TO DO:
Once every line below with "Chillida" has been counted, state the total and nothing else.

DATA TO PROCESS:
Start of Block
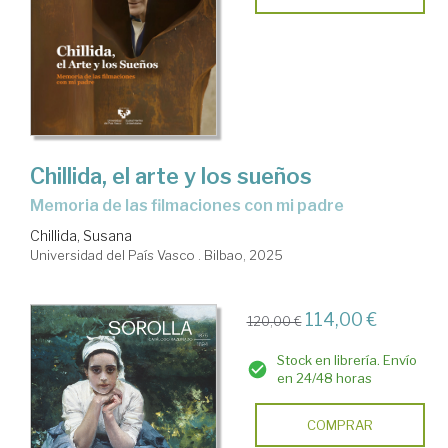
Chillida, el arte y los sueños
Memoria de las filmaciones con mi padre
Chillida, Susana
Universidad del País Vasco . Bilbao, 2025
114,00 €
120,00 €
Stock en librería. Envío
en 24/48 horas
COMPRAR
End of Block
OUTPUT OF THE TASK:
2